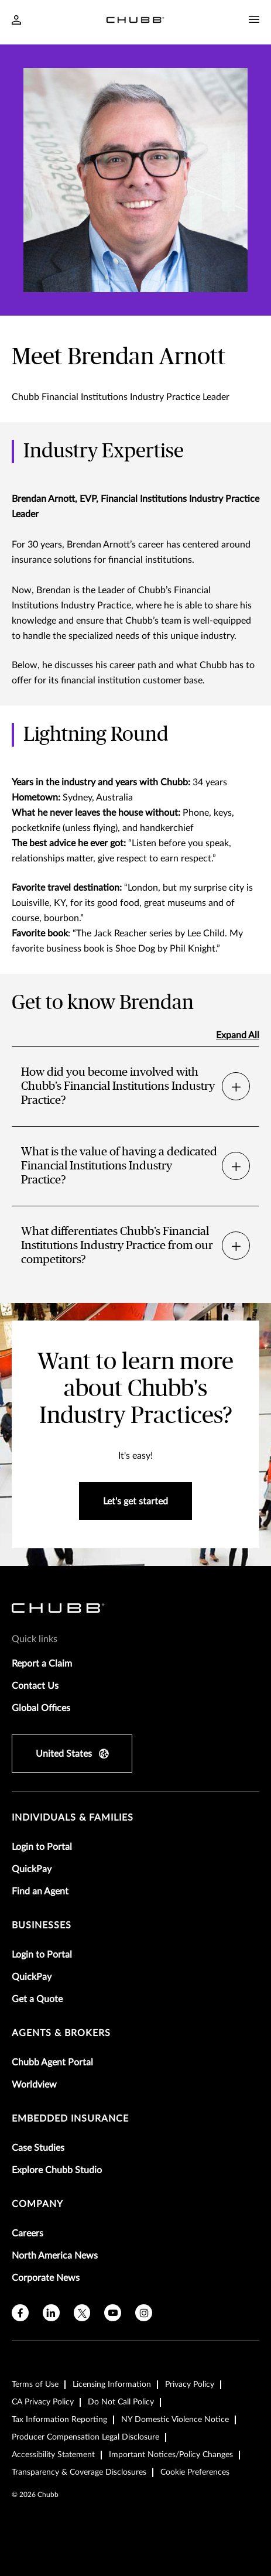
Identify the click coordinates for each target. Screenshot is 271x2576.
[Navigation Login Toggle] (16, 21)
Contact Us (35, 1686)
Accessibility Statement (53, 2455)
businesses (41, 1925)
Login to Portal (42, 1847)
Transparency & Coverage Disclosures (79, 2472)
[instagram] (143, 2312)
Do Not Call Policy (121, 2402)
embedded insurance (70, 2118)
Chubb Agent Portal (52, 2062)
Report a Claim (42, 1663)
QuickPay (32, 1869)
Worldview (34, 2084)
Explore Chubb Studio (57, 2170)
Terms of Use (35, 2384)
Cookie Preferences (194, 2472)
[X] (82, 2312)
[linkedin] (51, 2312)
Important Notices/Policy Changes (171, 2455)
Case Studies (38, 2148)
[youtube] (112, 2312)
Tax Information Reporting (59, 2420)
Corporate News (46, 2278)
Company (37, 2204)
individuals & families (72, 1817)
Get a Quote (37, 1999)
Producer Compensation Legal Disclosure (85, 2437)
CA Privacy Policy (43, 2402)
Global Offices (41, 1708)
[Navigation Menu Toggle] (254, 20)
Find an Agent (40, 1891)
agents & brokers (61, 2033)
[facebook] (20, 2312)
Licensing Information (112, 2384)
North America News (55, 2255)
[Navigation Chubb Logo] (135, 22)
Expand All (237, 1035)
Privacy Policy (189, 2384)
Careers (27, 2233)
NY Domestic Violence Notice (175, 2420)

☆ ☆ ☆ ☆ ☆

EXERCISE INSTRUCTIONS >> Pictures aside, retype all of the entries word for word.

RESULT OF THIS EXERCISE >>
Identify the click coordinates for each target. Screenshot is 271x2576.
[Navigation Login Toggle] (16, 21)
Contact Us (35, 1686)
Accessibility Statement (53, 2455)
businesses (41, 1925)
Login to Portal (42, 1847)
Transparency & Coverage Disclosures (79, 2472)
[instagram] (143, 2312)
Do Not Call Policy (121, 2402)
embedded insurance (70, 2118)
Chubb Agent Portal (52, 2062)
Report a Claim (42, 1663)
QuickPay (32, 1869)
Worldview (34, 2084)
Explore Chubb Studio (57, 2170)
Terms of Use (35, 2384)
Cookie Preferences (194, 2472)
[X] (82, 2312)
[linkedin] (51, 2312)
Important Notices/Policy Changes (171, 2455)
Case Studies (38, 2148)
[youtube] (112, 2312)
Tax Information Reporting (59, 2420)
Corporate News (46, 2278)
Company (37, 2204)
individuals & families (72, 1817)
Get a Quote (37, 1999)
Producer Compensation Legal Disclosure (85, 2437)
CA Privacy Policy (43, 2402)
Global Offices (41, 1708)
[Navigation Menu Toggle] (254, 20)
Find an Agent (40, 1891)
agents & brokers (61, 2033)
[facebook] (20, 2312)
Licensing Information (112, 2384)
North America News (55, 2255)
[Navigation Chubb Logo] (135, 22)
Expand All (237, 1035)
Privacy Policy (189, 2384)
Careers (27, 2233)
NY Domestic Violence Notice (175, 2420)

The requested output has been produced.